Green Velvet Cupcakes
You can never have too many hor d'oeuvre recipes, so give Green Velvet Cupcakes a try. One serving contains 171 calories, 2g of protein, and 5g of fat. For 48 cents per serving, this recipe covers 3% of your daily requirements of vitamins and minerals. This recipe serves 22. It is an inexpensive recipe for fans of American food. 751 person were glad they tried this recipe. It is brought to you by KraftRecipes.com. Head to the store and pick up vanilla, white cake mix, marshmallow creme, and a few other things to make it today. From preparation to the plate, this recipe takes approximately 1 hour and 22 minutes. With a spoonacular score of 10%, this dish is rather bad. Easy Green Velvet Cupcakes, Green Velvet Cupcakes for St. Patrick’s Day, and Green Velvet Cupcakes with Creamy Vanilla Frosting are very similar to this recipe.
Servings: 22
Preparation duration: 20 minutes
Cooking duration: 82 minutes
Ingredients:
4 oz. (1/2 of 8-oz. pkg.) PHILADELPHIA Cream Cheese, softened
1 Tbsp. green food coloring
1 jar (7 oz.) JET-PUFFED Marshmallow Creme
2 oz. BAKER'S Semi-Sweet Chocolate, melted
1 tsp. vanilla
1 tub (8 oz.) COOL WHIP Whipped Topping, thawed
1 pkg. (2-layer size) white cake mix
Equipment:
oven
muffin liners
bowl
ziploc bags
Cooking instruction summary:
Heat oven to 350F. Prepare and bake cake batter as directed on package for 24 cupcakes, blending melted chocolate and food coloring into batter before spooning into prepared muffin cups. Cool completely. Beat cream cheese, marshmallow creme and vanilla in large bowl with mixer until blended.
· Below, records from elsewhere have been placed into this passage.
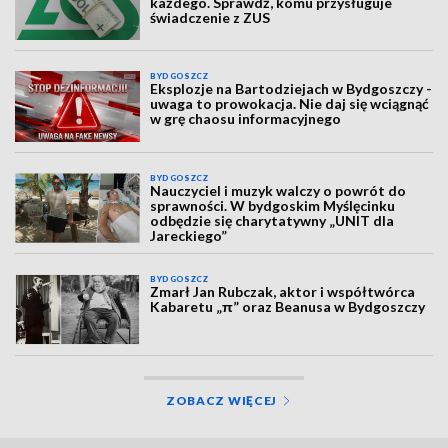
każdego. Sprawdź, komu przysługuje
świadczenie z ZUS
BYDGOSZCZ
Eksplozje na Bartodziejach w Bydgoszczy -
uwaga to prowokacja. Nie daj się wciągnąć
w grę chaosu informacyjnego
BYDGOSZCZ
Nauczyciel i muzyk walczy o powrót do
sprawności. W bydgoskim Myślęcinku
odbędzie się charytatywny „UNIT dla
Jareckiego”
BYDGOSZCZ
Zmarł Jan Rubczak, aktor i współtwórca
Kabaretu „π” oraz Beanusa w Bydgoszczy
ZOBACZ WIĘCEJ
Add COOL WHIP; beat just until blended. Spoon COOL WHIP mixture into resealable plastic bag. Cut corner off one bottom corner of bag; use to pipe COOL WHIP mixture onto tops of cupcakes.
Step by step:
1. Heat oven to 350F.
2. Prepare and bake cake batter as directed on package for 24 cupcakes, blending melted chocolate and food coloring into batter before spooning into prepared muffin cups. Cool completely.
3. Beat cream cheese, marshmallow creme and vanilla in large bowl with mixer until blended.
4. Add COOL WHIP; beat just until blended.
5. Spoon COOL WHIP mixture into resealable plastic bag.
6. Cut corner off one bottom corner of bag; use to pipe COOL WHIP mixture onto tops of cupcakes.